Go big or go home. That's the message Alfa Romeo is sending with the 2018 Alfa Romeo Stelvio Quadrifoglio.
The carmaker is attempting to stake out performance leadership with its Quadrifoglio billing. A moniker with a long history, it was most recently reprised for the Giulia sedan and has now been applied to its first-ever SUV, the Stelvio. (You can get a broader report on it by reading our Stelvio First Drive article.) The idea behind the company's modern Quadrifoglio-badged offerings is simple: Go faster and be more engaging than the other guys.
As first efforts go, this one will cause some sleepless nights among the establishment.
The First Quadrifoglio With AWD
To that end, the Stelvio Quadrifoglio receives a host of performance-oriented upgrades to the engine, suspension, brakes, cabin and body. Many of these are shared with the Giulia, which is no surprise considering that both vehicles are underpinned by the same platform.
Where the Stelvio Quadrifoglio (for "four-leaf clover"; hence the hand-painted clovers on the fenders) differs from its sedan-shaped stablemate is in the number of driven wheels — the Stelvio Quadrifoglio is all-wheel drive. In normal driving, power is directed to the rear wheels only. Up to 50 percent of the grunt can be rerouted to the front wheels when the rears slip or when the system deems appropriate as a means to influence handling. The rear differential is of the electronically controlled variety, providing another knob with which the chassis control system can manipulate the Stelvio's attitude.
High-Personality, High-Power V6
Motivation is provided by a twin-turbocharged, liquid-to-air intercooled 2.9-liter V6. It's essentially the V8 that Ferrari drops into its 488, just with two cylinders sliced off. This overachieving V6 develops 505 horsepower and 443 pound-feet of torque.
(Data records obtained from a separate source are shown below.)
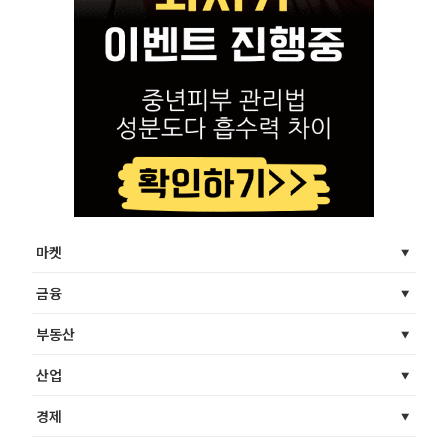
마켓
금융
부동산
산업
경제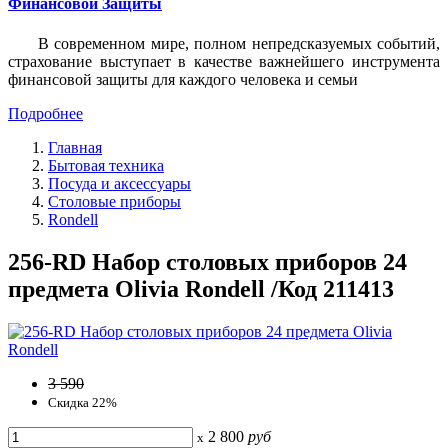
Финансовой Защиты
В современном мире, полном непредсказуемых событий,
страхование выступает в качестве важнейшего инструмента
финансовой защиты для каждого человека и семьи
Подробнее
Главная
Бытовая техника
Посуда и аксессуары
Столовые приборы
Rondell
256-RD Набор столовых приборов 24
предмета Olivia Rondell /Код 211413
3 590
Скидка 22%
2 800
руб
x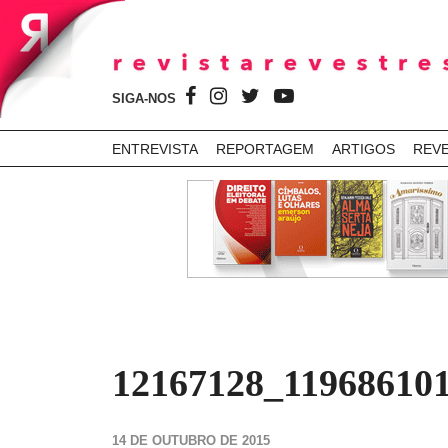
SIGA-NOS
ENTREVISTA
REPORTAGEM
ARTIGOS
REV
12167128_11968610
14 DE OUTUBRO DE 2015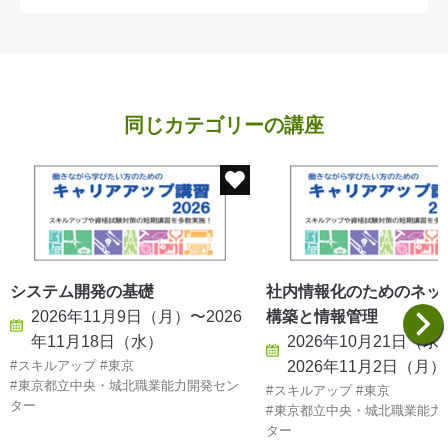
同じカテゴリーの講座
システム開発の基礎
社内情報化のためのネッ
2026年11月9日（月）〜2026
構築と情報管理
年11月18日（水）
2026年10月21日（水
スキルアップ
東京
2026年11月2日（月）
東京都立中央・城北職業能力開発セン
スキルアップ
東京
ター
東京都立中央・城北職業能力
ター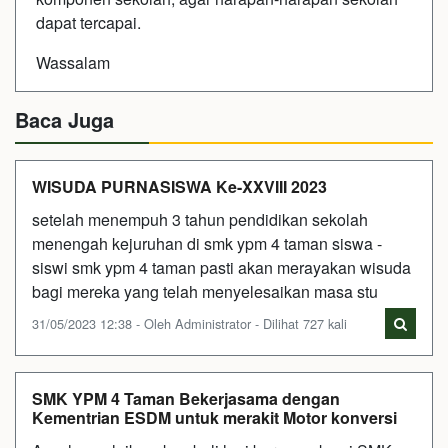
dapat tercapai.
Wassalam
Baca Juga
WISUDA PURNASISWA Ke-XXVIII 2023
setelah menempuh 3 tahun pendidikan sekolah
menengah kejuruhan di smk ypm 4 taman siswa -
siswi smk ypm 4 taman pasti akan merayakan wisuda
bagi mereka yang telah menyelesaikan masa stu
31/05/2023 12:38 - Oleh Administrator - Dilihat 727 kali
SMK YPM 4 Taman Bekerjasama dengan
Kementrian ESDM untuk merakit Motor konversi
Despite its 90-degree cylinder bank angle, which typically results in a shaky engine, the engine in the Stelvio Quadrifoglio is smooth and characterful, belching out a rorty exhaust note when valves at the muffler click open in Dynamic or Race mode.
In routine urban driving, the eight-speed automatic transmission, which is the only gearbox Alfa offers with this SUV, keeps revs low in the interests of fuel economy. Rolling into the accelerator builds boost progressively but not abruptly. Keep your foot in it and the Stelvio Quadrifoglio punts down the road with authority, especially once the tach swings past 3,000 rpm. Yet it's a deceptively drama-free experience since the torque curve is mesa-flat over the entire midrange. Its potency extends all the way to the redline, so you find yourself traveling at alarming speeds in short order. Alfa Romeo pegs the sprint to 60 mph in a scant 3.6 seconds, which is at the pointy end of anything in its class and many other classes, for that matter.
Big Power Needs Big Tires
Quadrifoglio models receive a unique body treatment including revised front and rear fascias, quad tailpipe tips and a vented hood. Fender lip extensions provide cover for 255/40 front and 285/40 rear Pirelli P Zero summer tires that were developed specifically for the 2018 Stelvio Quadrifoglio (the "AR" molded into their sidewalls is proof). Wheels grow to 20 inches to cover bigger brakes. It all looks properly aggressive without being overly shouty.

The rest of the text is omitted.